With her permission, I wanted to share her thoughts with everyone as a guest commentary. The following are her observations on Shri Thanadar's campaign as well as her personal experiences with Abdul El-Sayed, which I publish here with only minor editing.

Stock photo by Sanja Gjeneor/Pixabay
Some anecdotal thoughts on the Governor's race here in Michigan:

Story #1
In my economically distressed neighborhood in Highland Park, there are Shri Thanadar signs everywhere. While driving home yesterday, I saw a van in the parking lot at Dean's liquor store at McNichols and Second. It was unmarked, but two men stood at the open back doors, one handing bundles of Shri signs to the five or six men waiting in line to receive them while the other counted cash and gave it to a man who had a bundle of signs under his arm.

I later saw my neighbor go by carrying a Shri Thanedar sign. I asked him if he was pulling it out and he said, "no, I'm putting them in all up and down the block." I asked, "Willie, why are you supporting this guy?" and he replied, "because they gave me $20 if I put out 20 signs."

Story #2
During my junior year of high school, I attended Andover High School in Bloomfield Hills. Abdul El-Sayed was in my grade. We had Calculus and AP Physics together. He was generally kind, humble, and very smart.

One time, I was waiting for our bus with my girlfriend who had presented a paper in one of her classes that day. She was dressed up for the occasion - wearing a skirt (out of character for her) and it was the first day she had ever worn makeup to school (the first time her mother ever allowed it). She was heavy handed with the makeup, and her look that day was a stark contrast to the way she normally dressed, which was a much more conservative, nerdy-bookish look.

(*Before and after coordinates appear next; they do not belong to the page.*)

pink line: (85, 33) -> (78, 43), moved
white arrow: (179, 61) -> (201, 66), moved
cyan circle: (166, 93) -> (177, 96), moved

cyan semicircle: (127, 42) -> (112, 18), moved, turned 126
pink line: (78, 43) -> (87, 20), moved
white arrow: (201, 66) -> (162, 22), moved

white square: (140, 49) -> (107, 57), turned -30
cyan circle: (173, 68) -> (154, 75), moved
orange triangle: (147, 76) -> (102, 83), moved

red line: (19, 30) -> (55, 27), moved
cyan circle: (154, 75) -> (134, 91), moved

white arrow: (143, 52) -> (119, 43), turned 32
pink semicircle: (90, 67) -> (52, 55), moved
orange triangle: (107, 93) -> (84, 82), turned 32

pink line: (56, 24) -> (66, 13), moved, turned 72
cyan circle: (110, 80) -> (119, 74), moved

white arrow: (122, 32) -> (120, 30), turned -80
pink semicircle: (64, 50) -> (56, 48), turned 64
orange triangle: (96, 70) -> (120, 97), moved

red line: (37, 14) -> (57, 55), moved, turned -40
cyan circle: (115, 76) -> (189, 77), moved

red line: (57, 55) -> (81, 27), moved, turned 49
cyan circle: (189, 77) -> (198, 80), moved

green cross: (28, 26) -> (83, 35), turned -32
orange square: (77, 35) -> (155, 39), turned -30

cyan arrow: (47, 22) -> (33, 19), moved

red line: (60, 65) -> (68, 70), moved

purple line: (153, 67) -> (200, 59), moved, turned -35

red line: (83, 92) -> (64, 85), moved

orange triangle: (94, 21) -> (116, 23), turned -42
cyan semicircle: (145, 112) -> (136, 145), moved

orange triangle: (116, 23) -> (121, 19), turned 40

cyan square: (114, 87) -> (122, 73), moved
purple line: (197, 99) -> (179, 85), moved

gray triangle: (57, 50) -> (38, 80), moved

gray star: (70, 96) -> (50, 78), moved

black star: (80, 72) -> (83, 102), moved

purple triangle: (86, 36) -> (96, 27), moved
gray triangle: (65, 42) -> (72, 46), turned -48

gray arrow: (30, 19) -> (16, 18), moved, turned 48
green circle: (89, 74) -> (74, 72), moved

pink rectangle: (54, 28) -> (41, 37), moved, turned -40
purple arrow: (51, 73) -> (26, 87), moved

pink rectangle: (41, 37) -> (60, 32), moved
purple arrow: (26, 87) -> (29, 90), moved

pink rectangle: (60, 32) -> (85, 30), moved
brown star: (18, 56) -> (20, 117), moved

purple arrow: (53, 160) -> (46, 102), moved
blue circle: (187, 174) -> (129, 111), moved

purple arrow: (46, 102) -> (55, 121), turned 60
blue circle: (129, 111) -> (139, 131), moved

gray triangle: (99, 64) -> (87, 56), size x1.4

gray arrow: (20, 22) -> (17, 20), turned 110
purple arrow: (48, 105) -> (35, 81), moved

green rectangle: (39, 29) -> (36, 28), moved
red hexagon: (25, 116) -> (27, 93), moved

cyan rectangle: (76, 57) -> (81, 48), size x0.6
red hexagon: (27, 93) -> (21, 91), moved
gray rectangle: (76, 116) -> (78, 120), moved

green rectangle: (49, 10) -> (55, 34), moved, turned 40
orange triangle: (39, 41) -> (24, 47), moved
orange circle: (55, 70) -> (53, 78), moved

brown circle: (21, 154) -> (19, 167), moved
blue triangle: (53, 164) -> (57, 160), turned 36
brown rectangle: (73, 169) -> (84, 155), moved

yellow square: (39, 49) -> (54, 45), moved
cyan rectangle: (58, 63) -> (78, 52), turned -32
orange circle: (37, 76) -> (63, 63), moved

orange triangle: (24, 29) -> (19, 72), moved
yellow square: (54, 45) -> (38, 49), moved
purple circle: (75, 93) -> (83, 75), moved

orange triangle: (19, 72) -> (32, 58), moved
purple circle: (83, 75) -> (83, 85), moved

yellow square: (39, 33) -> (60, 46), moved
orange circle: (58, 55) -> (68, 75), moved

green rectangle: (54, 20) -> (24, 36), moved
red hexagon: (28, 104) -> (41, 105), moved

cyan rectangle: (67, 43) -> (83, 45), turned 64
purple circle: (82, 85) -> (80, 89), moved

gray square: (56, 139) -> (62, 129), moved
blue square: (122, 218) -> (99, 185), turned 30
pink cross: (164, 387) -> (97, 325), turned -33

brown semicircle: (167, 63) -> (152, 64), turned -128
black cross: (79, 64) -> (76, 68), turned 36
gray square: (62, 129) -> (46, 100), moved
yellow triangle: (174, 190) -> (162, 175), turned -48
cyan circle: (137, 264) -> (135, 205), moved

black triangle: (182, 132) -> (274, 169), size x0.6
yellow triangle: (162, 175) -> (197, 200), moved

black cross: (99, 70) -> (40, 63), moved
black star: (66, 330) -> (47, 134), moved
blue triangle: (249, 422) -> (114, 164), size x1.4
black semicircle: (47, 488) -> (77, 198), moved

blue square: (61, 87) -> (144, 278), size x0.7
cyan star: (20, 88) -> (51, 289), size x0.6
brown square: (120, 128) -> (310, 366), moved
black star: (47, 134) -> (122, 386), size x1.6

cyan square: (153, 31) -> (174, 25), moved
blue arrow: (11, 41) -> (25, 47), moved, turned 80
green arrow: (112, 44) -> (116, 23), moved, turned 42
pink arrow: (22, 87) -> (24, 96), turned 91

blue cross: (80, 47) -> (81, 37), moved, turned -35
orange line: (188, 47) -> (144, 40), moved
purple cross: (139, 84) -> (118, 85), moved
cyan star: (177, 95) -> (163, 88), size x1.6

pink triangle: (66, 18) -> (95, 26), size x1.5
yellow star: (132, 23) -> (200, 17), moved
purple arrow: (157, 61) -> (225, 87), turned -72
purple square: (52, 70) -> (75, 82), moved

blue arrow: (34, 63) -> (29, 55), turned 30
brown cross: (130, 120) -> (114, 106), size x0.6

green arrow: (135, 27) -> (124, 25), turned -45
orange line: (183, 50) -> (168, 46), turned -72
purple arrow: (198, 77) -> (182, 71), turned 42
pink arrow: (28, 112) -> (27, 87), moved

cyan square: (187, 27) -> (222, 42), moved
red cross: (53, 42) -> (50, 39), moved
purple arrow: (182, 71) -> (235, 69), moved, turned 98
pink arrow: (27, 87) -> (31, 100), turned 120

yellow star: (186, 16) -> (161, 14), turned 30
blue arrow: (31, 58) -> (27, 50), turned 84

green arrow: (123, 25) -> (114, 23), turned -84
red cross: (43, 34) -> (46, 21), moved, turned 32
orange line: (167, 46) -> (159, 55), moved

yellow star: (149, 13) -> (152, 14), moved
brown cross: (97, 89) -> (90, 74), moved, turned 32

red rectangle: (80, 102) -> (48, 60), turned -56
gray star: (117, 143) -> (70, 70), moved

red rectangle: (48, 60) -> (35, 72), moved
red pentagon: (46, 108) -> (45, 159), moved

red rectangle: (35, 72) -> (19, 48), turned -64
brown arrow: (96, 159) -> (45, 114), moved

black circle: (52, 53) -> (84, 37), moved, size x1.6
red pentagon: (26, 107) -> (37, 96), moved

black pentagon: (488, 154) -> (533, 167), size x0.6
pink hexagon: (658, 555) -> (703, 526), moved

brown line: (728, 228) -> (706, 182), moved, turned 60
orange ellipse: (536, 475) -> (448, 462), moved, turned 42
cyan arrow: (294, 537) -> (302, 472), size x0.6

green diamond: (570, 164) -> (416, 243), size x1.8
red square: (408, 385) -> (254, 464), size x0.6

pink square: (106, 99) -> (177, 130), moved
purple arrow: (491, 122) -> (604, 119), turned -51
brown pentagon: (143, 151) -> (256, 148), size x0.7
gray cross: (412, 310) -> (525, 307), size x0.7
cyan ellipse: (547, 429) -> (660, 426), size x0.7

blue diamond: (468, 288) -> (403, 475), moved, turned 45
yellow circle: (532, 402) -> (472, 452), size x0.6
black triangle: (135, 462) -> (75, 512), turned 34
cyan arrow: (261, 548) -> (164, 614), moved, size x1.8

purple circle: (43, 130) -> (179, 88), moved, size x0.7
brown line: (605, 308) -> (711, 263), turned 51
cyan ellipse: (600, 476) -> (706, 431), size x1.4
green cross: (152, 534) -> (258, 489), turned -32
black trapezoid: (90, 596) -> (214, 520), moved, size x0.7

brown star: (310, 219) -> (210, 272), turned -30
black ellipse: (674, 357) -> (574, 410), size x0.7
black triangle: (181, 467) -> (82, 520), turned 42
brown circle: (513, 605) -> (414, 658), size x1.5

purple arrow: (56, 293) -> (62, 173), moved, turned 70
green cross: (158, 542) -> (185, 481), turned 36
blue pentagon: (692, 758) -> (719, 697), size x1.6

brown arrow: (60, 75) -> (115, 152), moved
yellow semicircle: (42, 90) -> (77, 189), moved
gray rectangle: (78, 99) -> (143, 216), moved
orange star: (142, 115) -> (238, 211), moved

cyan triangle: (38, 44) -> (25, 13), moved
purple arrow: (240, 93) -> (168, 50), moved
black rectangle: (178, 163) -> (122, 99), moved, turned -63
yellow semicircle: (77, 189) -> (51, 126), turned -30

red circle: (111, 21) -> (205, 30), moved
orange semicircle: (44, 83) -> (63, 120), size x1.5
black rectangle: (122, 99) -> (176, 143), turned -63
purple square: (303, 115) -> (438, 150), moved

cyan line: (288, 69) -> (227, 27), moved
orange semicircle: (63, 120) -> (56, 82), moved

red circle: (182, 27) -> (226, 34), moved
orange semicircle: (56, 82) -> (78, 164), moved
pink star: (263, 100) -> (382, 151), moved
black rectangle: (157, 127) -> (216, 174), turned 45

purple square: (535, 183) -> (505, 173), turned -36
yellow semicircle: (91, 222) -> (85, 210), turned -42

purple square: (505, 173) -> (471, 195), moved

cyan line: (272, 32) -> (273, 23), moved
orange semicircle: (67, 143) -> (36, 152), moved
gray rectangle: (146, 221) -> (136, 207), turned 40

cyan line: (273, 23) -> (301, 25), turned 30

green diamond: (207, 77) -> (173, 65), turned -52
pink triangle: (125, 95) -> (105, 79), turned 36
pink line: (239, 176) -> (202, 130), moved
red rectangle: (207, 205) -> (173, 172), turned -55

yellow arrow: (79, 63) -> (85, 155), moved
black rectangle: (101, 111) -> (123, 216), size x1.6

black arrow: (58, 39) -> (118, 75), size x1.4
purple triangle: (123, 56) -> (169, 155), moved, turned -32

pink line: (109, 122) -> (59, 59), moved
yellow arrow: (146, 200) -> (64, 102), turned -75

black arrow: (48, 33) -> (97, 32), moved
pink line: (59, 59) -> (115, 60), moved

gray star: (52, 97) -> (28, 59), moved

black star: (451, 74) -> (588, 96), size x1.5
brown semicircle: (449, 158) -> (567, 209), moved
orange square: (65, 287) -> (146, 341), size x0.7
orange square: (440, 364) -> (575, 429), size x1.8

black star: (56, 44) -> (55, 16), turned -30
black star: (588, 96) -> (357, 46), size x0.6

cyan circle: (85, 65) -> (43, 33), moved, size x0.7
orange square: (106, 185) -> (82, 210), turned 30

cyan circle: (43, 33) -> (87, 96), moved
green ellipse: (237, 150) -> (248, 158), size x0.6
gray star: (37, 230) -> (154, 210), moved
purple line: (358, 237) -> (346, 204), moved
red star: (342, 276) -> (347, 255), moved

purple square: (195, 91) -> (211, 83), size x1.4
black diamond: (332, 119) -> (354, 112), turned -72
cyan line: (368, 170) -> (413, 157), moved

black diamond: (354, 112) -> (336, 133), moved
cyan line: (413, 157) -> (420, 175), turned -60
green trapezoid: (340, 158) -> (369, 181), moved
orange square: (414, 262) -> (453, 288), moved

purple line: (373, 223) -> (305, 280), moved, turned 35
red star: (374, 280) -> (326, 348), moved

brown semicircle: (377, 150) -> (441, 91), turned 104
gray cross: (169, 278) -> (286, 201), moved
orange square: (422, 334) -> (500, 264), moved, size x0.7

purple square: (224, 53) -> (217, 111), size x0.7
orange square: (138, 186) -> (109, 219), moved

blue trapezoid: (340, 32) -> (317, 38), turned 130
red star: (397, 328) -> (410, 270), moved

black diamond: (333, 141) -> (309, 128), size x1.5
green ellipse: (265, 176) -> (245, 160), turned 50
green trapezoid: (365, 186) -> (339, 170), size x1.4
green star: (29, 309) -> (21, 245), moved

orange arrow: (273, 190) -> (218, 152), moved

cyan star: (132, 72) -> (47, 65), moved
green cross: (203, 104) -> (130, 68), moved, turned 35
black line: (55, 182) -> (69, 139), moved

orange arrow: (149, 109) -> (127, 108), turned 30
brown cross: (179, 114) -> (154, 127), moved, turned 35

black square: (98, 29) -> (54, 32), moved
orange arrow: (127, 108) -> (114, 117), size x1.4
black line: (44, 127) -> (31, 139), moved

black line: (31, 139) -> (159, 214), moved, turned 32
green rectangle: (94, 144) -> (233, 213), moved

Four guys on the basketball team, all seniors, approached us and asked my friend if she was planning to "go to 8 Mile" (that is, become a prostitute). They continued by asking her how much she would charge, making hand signs mimicking oral sex and thrusting their hips as they laughed. She was trying not to cry, I was telling them to fuck off.

Abdul El-Sayed was walking down the hall, saw what was happening and got between us and the guys. He asked them if that's how they thought men behaved. He asked "do you feel proud right now? getting laughs from your friends at the expense of her feelings?"

I don't remember everything Abdul El-Sayed said that day in high school, but it was basically like "you guys are seniors, this girl is a sophomore, pick on someone your own size or better yet, don't be the kind of man who picks on anyone."

The called him a f****t, and her a whore again a few times and then left. Abdul El-Sayed apologized to both of us. He said that things will be different when we were out of high school and the boys grew up to be adults.

Although I'm still not sure he was right on that last part, Abdul El-Sayed was standing up to bullies that were bigger than him and pushing back against toxic masculinity when he was 16 years old. Even if I didn't love his politics, I would still vote for this guy because of his character. He truly is a servant leader.

This is a crucial primary. Please - get out and vote. And if you employ people, please give them the time to vote.